衣鉢相伝
| Lecture japonaise | いはつ そうでん |
| Rōmaji | Ihatsu Sōden |
| Sens | Recevoir d’un maître son enseignement ou ses secrets et en assurer la transmission. Par extension, reprendre le savoir-faire, l’œuvre ou l’entreprise d’un prédécesseur.
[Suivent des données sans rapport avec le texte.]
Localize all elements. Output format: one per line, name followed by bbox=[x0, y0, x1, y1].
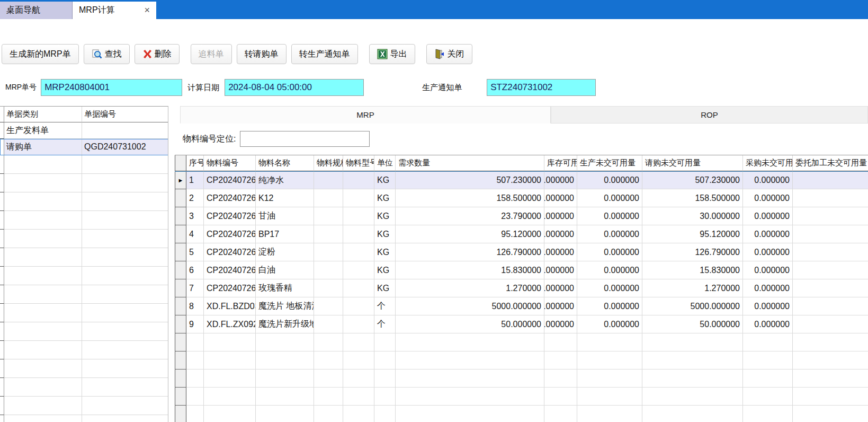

Littéralement, « transmission de la robe et du bol » : 衣鉢 désigne la robe monastique et le bol à aumônes, les emblèmes de la vie monacale; 相伝 exprime sa transmission de génération en génération. |
| Variante(s) | 1) 衣鉢相傳 Ihatsu Sōden
Graphie ancienne, avec 傳 pour 伝. Elle figure dans le passage chinois reproduit ci-dessous. 2) 衣鉢真伝 Ihatsu Shinden Transmission authentique de l’enseignement. Cette forme possède une entrée dans le Dai Kan-Wa jiten. 3) 衣鉢真傳 Ihatsu Shinden Graphie à caractère ancien de la forme précédente, également donnée par le dictionnaire des expressions du ministère taïwanais de l’Éducation. |
| Source | L’Ancien Livre des Tang, dans la biographie de Shenxiu, rapporte une tradition faisant remonter cette transmission à Śākyamuni. Le passage explique l’image ; les quatre caractères de la locution n’y sont pas encore réunis.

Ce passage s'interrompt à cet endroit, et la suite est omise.